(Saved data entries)
*** Block opens ***
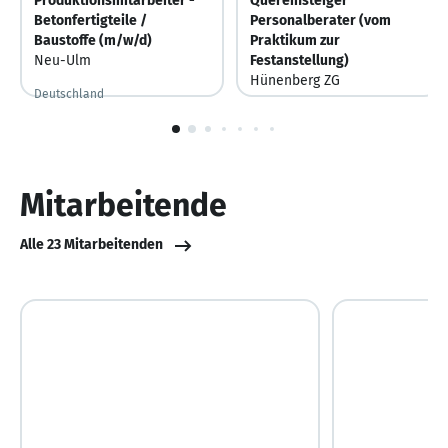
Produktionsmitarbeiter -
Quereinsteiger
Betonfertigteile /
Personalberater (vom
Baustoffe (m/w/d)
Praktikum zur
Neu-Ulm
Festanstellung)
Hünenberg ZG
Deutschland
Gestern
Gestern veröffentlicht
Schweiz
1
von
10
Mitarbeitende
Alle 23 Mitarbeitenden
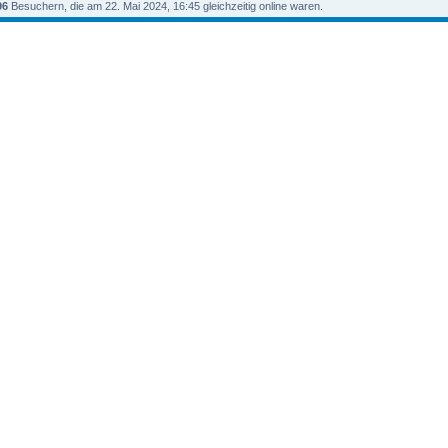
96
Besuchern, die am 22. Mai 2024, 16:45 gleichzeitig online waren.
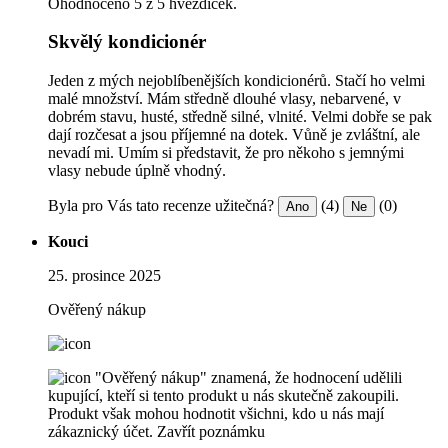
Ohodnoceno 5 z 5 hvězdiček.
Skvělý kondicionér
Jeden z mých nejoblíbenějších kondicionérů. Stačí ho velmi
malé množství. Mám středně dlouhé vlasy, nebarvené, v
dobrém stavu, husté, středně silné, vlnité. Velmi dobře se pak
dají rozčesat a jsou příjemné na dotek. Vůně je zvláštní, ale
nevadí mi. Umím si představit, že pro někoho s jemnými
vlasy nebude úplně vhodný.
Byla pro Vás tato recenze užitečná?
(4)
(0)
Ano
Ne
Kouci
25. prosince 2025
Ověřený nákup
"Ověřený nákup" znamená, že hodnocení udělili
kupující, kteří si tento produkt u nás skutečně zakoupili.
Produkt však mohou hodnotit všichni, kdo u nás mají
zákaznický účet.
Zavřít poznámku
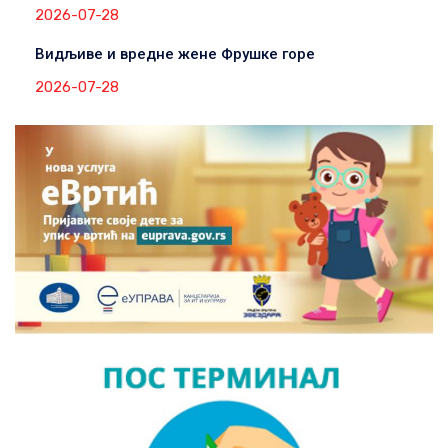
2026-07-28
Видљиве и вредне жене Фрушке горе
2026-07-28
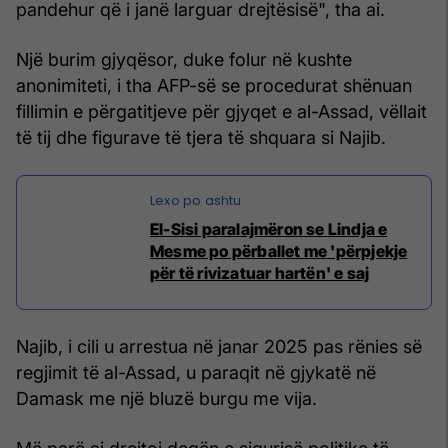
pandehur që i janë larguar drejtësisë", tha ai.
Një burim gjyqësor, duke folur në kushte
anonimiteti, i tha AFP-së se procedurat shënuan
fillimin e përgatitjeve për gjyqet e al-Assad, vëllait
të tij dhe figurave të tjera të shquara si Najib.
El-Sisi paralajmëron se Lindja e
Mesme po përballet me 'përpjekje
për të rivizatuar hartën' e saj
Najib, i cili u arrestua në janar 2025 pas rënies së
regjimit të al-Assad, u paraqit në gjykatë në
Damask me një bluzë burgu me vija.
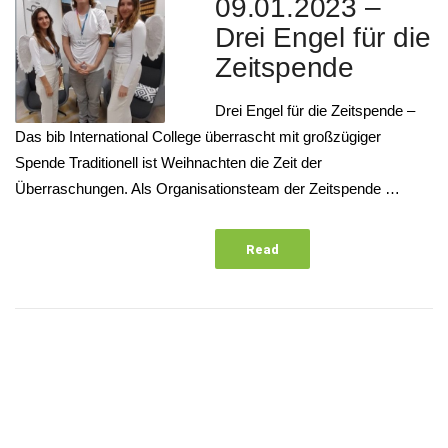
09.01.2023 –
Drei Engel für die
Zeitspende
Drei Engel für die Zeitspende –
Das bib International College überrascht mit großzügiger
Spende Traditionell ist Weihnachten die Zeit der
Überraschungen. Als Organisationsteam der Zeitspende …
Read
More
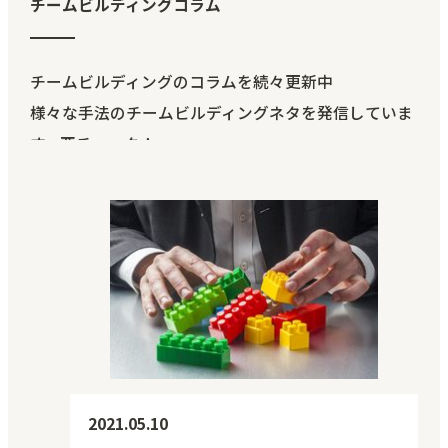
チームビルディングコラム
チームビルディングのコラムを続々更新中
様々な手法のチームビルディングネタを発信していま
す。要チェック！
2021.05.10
*** Block closes ***
*** Block opens ***
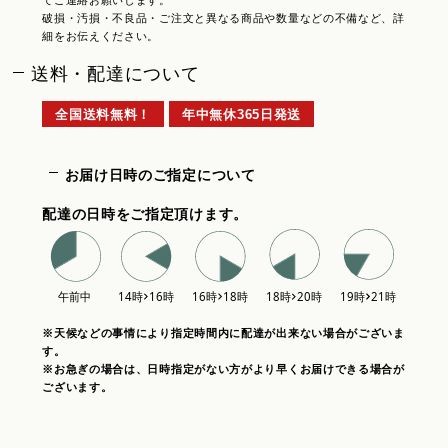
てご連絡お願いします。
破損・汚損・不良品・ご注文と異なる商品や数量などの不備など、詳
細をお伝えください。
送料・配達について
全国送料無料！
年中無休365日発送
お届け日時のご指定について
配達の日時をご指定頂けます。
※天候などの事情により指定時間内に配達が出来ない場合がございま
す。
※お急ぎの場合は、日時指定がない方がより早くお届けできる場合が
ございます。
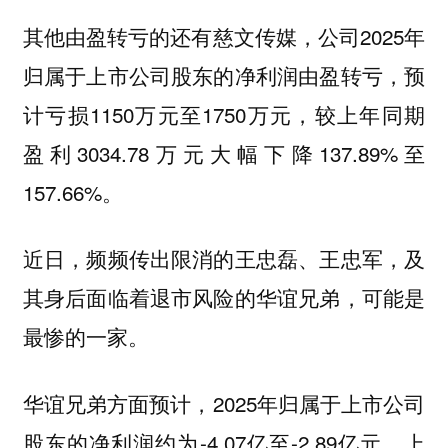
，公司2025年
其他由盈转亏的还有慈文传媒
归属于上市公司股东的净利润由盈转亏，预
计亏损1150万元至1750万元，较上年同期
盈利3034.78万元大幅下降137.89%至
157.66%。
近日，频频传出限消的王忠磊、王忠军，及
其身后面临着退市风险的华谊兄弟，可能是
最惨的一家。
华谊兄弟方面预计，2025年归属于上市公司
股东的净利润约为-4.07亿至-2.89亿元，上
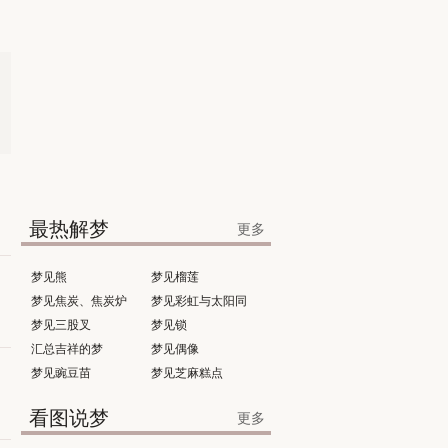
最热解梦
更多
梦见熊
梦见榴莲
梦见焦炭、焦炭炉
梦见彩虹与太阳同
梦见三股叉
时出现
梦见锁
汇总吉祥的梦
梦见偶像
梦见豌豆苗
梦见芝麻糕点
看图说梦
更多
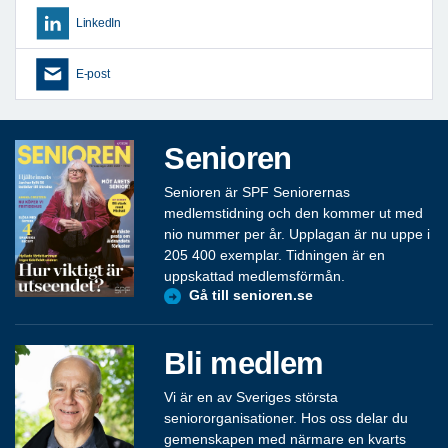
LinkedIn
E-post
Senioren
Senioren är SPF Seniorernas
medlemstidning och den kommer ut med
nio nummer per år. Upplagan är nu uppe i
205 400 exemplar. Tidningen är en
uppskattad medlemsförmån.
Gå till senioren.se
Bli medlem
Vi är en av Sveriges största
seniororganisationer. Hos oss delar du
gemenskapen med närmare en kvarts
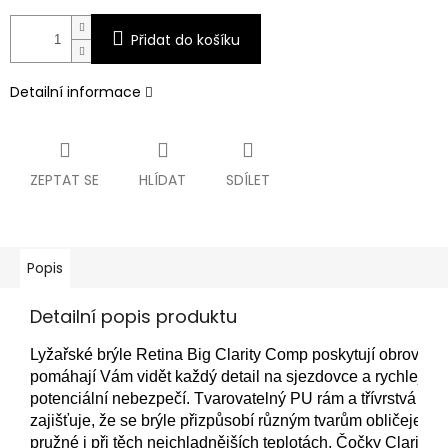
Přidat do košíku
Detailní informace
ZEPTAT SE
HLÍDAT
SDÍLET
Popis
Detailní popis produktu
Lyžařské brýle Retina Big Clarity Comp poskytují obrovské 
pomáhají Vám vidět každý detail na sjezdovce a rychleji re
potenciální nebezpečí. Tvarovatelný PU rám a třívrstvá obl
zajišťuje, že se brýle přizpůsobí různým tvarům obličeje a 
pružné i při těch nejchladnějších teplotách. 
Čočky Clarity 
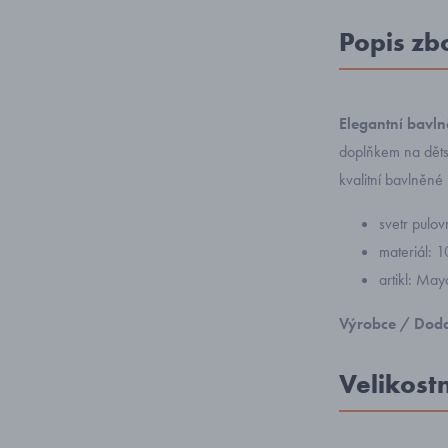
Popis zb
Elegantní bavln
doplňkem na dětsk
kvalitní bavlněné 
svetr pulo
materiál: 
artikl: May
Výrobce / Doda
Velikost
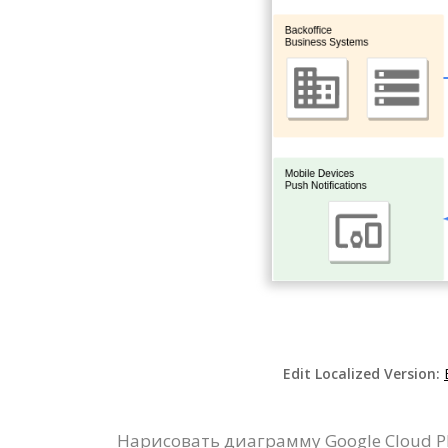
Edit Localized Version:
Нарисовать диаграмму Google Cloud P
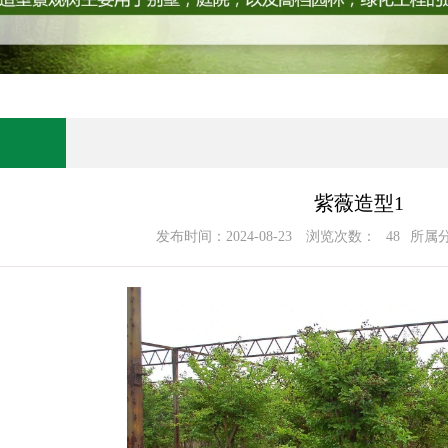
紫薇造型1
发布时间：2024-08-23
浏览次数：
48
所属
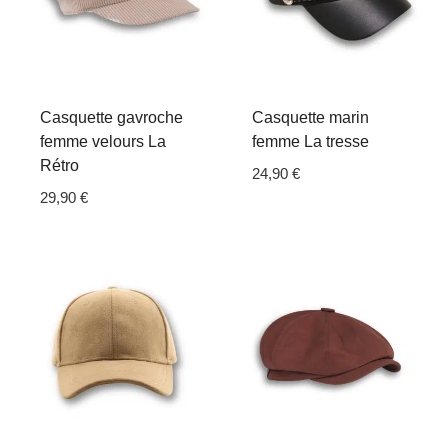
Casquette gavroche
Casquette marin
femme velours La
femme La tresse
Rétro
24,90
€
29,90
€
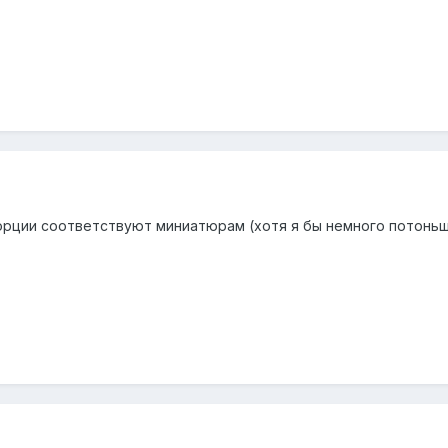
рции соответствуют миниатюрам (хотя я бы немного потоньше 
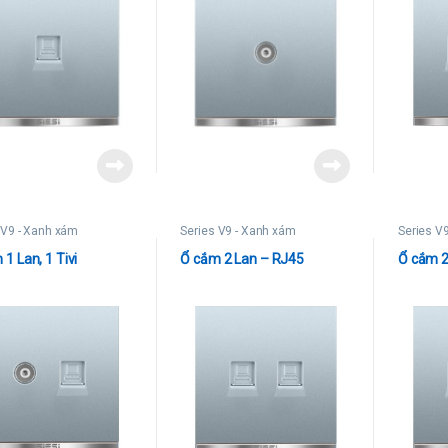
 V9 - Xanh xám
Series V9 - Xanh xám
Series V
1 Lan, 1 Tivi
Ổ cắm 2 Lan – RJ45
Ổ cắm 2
*** Block closes ***
*** Block opens ***
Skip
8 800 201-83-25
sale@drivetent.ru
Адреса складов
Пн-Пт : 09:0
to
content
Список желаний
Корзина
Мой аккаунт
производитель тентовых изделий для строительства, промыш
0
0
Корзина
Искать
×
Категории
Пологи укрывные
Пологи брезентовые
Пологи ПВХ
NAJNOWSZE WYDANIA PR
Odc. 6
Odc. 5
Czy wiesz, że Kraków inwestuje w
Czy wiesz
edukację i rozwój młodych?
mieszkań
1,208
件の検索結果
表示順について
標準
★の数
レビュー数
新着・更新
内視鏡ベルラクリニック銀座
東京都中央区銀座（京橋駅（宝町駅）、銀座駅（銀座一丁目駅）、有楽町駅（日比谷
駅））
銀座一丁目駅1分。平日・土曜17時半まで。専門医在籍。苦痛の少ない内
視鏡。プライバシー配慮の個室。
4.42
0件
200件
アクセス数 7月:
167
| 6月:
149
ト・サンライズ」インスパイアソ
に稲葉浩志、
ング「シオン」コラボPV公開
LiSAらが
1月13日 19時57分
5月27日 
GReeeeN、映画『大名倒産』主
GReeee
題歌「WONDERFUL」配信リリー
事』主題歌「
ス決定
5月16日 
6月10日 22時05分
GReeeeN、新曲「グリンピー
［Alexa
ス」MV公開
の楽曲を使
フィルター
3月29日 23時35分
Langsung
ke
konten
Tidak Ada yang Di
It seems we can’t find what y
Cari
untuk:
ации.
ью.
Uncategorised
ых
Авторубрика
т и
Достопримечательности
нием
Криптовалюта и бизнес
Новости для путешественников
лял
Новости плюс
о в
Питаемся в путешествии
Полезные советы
*** Block closes ***
Your goal
Lines from the entries that contain the string "Ověřený" are what must be copied.

Solution
Ověřený nákup
"Ověřený nákup" znamená, že hodnocení udělili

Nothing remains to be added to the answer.